Scenario 3: In this situation, let us assume that the recovering instance has a lock status of NL0; the second instance has a lock status of XG0.

However, the failed instance has a status similar to the recovery node. In this case also, no recovery is required because a current copy of the buffer already exists on another instance. SMON will remove the block entry from the recovery set and the recovery buffer is released. The recovery instance has a lock status of NG1; however, the second instance that originally had a XG0 status now holds NL0 status after writing the block to disk.

Scenario 4: Now, what if the recovering instance has lock status of NL0; the second instance has a lock status of NG1. However, the failed instance has a status similar to the recovery node.

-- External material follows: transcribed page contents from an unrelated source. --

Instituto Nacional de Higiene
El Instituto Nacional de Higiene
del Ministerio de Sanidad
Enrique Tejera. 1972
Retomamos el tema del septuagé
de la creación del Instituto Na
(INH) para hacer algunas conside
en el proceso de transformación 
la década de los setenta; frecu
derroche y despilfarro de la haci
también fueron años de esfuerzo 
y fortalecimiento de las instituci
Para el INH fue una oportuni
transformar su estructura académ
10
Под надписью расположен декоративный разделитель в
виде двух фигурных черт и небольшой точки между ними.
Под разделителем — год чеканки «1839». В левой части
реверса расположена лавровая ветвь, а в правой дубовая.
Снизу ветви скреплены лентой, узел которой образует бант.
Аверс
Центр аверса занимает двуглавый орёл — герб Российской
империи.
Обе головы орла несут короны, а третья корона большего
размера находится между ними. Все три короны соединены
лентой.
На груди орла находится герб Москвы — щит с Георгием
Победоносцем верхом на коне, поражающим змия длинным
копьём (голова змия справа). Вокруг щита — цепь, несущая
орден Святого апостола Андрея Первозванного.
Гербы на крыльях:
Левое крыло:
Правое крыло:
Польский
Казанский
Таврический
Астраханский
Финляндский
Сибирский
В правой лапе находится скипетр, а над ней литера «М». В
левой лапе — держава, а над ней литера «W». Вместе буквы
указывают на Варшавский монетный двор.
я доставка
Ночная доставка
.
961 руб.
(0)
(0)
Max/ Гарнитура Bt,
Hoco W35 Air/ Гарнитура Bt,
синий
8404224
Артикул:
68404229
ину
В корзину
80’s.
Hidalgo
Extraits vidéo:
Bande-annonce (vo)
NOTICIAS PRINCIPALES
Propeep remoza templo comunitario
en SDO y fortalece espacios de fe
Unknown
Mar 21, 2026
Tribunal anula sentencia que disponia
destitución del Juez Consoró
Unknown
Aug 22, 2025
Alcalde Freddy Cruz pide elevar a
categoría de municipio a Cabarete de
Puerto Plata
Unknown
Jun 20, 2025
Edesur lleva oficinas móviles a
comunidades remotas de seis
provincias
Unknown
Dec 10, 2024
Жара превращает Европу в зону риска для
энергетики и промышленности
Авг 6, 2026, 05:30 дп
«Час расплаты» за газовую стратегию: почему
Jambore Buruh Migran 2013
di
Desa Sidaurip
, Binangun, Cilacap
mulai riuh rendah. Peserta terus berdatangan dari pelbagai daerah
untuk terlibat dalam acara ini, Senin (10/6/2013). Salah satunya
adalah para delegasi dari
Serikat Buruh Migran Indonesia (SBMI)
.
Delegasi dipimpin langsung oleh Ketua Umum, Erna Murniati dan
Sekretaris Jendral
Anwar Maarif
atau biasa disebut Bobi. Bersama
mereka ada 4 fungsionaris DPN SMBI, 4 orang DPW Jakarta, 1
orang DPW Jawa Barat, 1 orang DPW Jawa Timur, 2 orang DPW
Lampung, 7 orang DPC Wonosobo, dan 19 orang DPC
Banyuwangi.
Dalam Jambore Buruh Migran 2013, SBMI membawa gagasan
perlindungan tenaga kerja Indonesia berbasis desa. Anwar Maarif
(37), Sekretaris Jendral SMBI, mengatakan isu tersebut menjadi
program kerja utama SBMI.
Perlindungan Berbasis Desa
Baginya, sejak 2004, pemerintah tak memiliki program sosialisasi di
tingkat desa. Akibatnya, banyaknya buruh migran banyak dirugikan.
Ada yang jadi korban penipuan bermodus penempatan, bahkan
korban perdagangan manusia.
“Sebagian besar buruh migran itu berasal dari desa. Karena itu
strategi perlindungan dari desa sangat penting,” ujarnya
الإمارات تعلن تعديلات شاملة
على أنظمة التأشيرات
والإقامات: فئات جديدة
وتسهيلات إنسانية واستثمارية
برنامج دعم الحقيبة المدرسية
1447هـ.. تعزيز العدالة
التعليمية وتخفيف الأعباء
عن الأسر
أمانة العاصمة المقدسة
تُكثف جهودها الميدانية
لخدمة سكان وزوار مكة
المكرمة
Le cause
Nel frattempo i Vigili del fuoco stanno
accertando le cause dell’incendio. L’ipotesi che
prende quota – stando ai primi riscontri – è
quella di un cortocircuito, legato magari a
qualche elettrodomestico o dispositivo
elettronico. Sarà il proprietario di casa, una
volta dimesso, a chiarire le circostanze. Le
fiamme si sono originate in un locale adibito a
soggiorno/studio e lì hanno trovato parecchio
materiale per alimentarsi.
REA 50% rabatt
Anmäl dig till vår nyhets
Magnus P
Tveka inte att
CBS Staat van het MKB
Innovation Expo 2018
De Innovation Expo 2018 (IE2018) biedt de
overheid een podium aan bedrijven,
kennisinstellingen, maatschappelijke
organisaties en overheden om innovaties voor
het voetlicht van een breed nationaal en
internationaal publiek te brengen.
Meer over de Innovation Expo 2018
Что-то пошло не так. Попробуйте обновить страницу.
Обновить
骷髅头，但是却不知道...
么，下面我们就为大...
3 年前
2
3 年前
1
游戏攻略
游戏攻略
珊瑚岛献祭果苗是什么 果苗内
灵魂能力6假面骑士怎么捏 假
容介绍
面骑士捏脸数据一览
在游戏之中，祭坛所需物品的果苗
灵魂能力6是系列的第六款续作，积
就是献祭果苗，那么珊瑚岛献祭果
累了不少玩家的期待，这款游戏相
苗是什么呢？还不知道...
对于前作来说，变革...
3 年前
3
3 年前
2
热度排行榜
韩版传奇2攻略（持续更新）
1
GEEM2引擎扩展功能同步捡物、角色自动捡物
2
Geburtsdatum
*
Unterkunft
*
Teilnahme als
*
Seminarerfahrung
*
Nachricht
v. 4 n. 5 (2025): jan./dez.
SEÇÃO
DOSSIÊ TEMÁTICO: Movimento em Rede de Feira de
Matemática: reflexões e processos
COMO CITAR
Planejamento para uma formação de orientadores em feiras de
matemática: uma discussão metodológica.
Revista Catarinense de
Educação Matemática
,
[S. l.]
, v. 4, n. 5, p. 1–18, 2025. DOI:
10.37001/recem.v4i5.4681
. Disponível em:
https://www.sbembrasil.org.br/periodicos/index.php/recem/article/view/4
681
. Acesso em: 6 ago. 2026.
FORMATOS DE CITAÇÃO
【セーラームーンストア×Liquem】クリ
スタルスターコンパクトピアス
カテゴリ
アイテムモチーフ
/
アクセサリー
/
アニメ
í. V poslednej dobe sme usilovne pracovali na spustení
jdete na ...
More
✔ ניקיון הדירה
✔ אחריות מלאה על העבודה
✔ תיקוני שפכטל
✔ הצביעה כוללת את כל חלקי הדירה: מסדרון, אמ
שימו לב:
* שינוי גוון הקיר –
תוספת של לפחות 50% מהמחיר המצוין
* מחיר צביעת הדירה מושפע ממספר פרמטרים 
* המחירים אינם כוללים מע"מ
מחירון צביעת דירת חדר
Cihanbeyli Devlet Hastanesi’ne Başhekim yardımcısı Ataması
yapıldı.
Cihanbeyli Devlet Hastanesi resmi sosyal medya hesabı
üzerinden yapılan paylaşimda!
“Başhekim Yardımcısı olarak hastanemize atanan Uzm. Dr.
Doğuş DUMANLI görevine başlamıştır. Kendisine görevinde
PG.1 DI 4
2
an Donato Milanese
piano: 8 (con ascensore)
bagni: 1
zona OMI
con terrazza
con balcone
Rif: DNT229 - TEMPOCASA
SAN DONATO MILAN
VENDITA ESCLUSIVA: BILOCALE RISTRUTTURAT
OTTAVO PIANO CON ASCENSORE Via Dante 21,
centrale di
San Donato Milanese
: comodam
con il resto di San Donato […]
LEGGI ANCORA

In this case the consistent read image of the latest PI is obtained, based on SCN. The redo changes are applied and the recovery buffer is written when complete. The recovery instance has a lock element of XG0 and the second instance continues to retain the NG1 status on the block.

Scenario 5: The recovering instance has a lock status of SL0 or XL0 and the other instance has no lock being held. In this case, no recovery is needed because a current copy of the buffer already exists on another instance. SMON will remove the block from the recovery set. The lock status will not change.

Scenario 6: The recovery instance holds a lock status of XG0 and the second instance has a lock status of NG1. SMON initiates the write of the current block. No recovery is performed by the recovery instance. The recovery buffer is released and the PI count is decremented when the block write has completed.

Scenario 7: The recovery instance holds a lock status of NG1 and the second instance holds a lock with status of XG0. In this case, SMON initiates a write of the current block on the second instance. No recovery is performed by the recovery instance. The recovery buffer is released and the PI count is decremented when the block write has completed.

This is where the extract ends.